We’ve had a lot of emails from people trying to better understand our water situation here at the Children’s Home.  Sometimes it’s difficult to explain exactly the issue that we have here.  While currently, because of our reliance on donkey water, water cleanliness is somewhat of a concern, our primary concern is water access.  There is plenty of good quality water underground here in Soddo, but because Soddo is on highland terrain, this water is deep underground, somewhere in the range of 150+ meters down.  On the outskirts of town, particularly where the terrain slopes down into valleys, there are springs and good wells much closer to the surface.  Cleanliness of our water currently is an issue mainly because of the way in which the water is transported – in old, dirty jerry cans on the backs of donkeys – and because we can’t guarantee that our donkey water carrier is always waiting to fill up at the clean springs.  There are, however, fairly economical ways to purify water for drinking here.  There are these Indian-made “candle” water filters (“Welofil”) that work well (we use one in our house and we’ve just bought another so that the Children’s Home kitchen now has two).  There are also fairly cheap purification tablets available at any pharmacy in town that can purify a bucket of water per tablet.

The primary issue that we have here at the Children’s Home has to do with water access.  It is very difficult to manage a home of 60 kids without a consistent water source.  We have a shallow hand-pump well on the compound, but for several months each year, it is essentially useless (it’s dry during dry season).  We have water storage tanks hooked up to the town water pipes, but the town system can only supply a few hours of water to us per week during the best of times, and it’s completely dependent on electricity, which is also inconsistent and unreliable (as we’ve recently discovered).  We can purchase donkey water, but the cost adds up (even at normal prices, it would cost about $3,000 USD / year to keep the Children’s Home supplied with a sufficient amount of donkey water), its availability fluctuates, and it makes the function of the rest of the home completely reliant on when the donkey arrives with water (because it’s about 1 ½ hours between donkey loads, there are points in the day when our cleaner has to just wait for water to finish the laundry, our kitchen has to just wait for water to finish the cooking, or our nanny nurses just have to wait for water to bathe kids).

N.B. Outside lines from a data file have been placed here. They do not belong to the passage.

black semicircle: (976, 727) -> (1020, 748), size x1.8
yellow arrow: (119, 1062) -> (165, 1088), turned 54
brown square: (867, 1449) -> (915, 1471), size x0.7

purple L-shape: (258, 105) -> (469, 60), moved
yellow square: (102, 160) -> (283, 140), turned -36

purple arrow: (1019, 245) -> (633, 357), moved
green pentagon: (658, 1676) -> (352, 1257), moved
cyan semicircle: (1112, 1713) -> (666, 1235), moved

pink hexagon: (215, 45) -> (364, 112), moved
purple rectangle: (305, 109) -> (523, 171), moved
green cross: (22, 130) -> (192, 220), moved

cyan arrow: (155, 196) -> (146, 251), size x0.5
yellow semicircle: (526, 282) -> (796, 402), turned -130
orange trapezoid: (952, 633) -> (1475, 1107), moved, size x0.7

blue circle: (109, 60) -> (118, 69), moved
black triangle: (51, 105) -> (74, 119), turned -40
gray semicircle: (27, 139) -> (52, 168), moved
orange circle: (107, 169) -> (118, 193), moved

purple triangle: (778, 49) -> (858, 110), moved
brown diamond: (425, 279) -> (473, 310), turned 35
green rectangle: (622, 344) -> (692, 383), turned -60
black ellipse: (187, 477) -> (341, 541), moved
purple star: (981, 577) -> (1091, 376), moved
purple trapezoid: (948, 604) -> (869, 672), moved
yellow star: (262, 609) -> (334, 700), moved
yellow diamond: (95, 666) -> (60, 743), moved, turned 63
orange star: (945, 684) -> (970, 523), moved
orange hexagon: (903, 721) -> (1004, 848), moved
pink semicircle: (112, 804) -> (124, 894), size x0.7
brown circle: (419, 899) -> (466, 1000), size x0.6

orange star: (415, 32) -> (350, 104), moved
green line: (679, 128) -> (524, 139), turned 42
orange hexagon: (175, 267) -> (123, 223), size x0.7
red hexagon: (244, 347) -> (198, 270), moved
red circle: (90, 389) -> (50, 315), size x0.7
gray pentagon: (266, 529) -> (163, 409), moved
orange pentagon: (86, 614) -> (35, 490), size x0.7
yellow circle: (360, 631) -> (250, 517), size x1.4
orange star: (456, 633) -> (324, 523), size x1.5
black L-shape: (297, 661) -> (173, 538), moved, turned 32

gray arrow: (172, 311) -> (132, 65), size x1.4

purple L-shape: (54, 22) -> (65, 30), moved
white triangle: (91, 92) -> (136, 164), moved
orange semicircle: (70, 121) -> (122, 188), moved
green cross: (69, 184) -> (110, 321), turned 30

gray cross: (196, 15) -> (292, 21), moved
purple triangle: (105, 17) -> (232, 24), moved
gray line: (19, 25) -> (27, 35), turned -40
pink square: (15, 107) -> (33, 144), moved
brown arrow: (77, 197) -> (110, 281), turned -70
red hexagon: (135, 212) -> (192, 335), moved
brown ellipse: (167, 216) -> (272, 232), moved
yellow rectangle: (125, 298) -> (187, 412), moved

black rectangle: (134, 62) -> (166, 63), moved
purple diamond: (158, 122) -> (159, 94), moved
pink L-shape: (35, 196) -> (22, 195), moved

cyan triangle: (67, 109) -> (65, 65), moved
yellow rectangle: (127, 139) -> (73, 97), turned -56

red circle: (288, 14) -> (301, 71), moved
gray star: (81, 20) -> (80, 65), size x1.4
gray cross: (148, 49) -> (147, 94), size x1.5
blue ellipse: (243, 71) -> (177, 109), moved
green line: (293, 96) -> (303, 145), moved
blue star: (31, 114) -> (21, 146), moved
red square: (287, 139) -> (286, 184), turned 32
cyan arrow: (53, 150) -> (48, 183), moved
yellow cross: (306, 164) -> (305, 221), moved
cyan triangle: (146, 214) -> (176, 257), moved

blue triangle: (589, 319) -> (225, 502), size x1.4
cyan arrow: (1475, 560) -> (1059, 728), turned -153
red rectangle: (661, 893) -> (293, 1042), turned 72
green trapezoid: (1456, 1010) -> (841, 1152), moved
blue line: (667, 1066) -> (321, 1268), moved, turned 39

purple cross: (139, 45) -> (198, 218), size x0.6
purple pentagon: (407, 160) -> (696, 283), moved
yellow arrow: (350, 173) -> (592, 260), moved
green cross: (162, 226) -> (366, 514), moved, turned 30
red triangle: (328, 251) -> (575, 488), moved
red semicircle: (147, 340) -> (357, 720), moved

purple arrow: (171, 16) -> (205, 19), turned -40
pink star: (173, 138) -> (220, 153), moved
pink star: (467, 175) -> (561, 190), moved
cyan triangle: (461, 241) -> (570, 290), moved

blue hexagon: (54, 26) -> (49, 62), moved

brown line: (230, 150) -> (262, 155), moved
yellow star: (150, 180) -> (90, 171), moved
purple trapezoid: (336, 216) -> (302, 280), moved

It is for all of these reasons that we’ve concluded that a deep well here on the Children’s Home compound is the best long-term solution for our water access issues.  Yes, a deep well is a significant financial investment up-front, but we believe it is the only means to ensure the long-term function of the home and health of the children.  Aerie Africa (www.aerieafrica.org) has officially decided to launch a fund-raising campaign for this deep well project.  We will soon update with specific information about this campaign and how you can help.